Zedek František, Šmerda Jakub, Halasová Aneta, Adamec Lubomír, Veleba Adam, Plačková Klára, Bureš Petr
Department of Botany and Zoology, Faculty of Science, Masaryk University, Kotlářská 2, 611 37 Brno, Czech Republic.
Department of Experimental and Functional Morphology, Institute of Botany of the Czech Academy of Sciences, Dukelská 135, 37901, Třeboň, Czech Republic.
Ann Bot. 2024 Dec 31;134(7):1131-1138. doi: 10.1093/aob/mcae107.

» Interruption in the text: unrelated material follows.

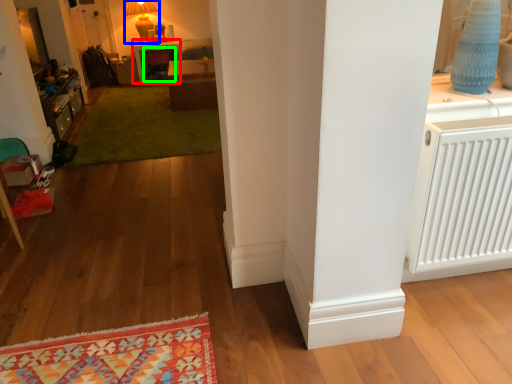 Question: Which object is the farthest from table (highlighted by a red box)? Choose among these: lamp (highlighted by a blue box) or armchair (highlighted by a green box).

Choices:
 (A) lamp
 (B) armchair

Answer: (A) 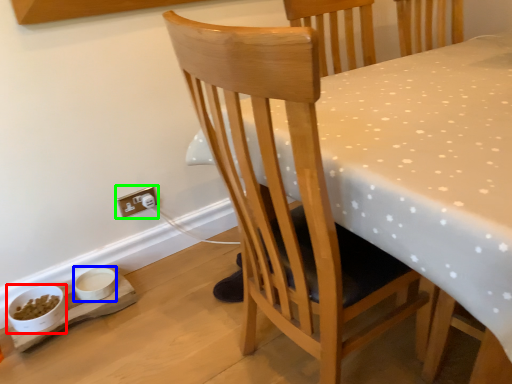 Question: Which object is the farthest from bowl (highlighted by a red box)? Choose among these: bowl (highlighted by a blue box) or electric outlet (highlighted by a green box).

Species of the carnivorous family Lentibulariaceae exhibit the smallest genomes in flowering plants. We explored the hypothesis that their minute genomes result from the unique mitochondrial cytochrome c oxidase (COX) mutation. The mutation may boost mitochondrial efficiency, which is especially useful for suction-bladder traps of Utricularia, but also increase DNA-damaging reactive oxygen species, leading to genome shrinkage through deletion-biased DNA repair. We aimed to explore the impact of this mutation on genome size, providing insights into genetic mutation roles in plant genome evolution under environmental pressures.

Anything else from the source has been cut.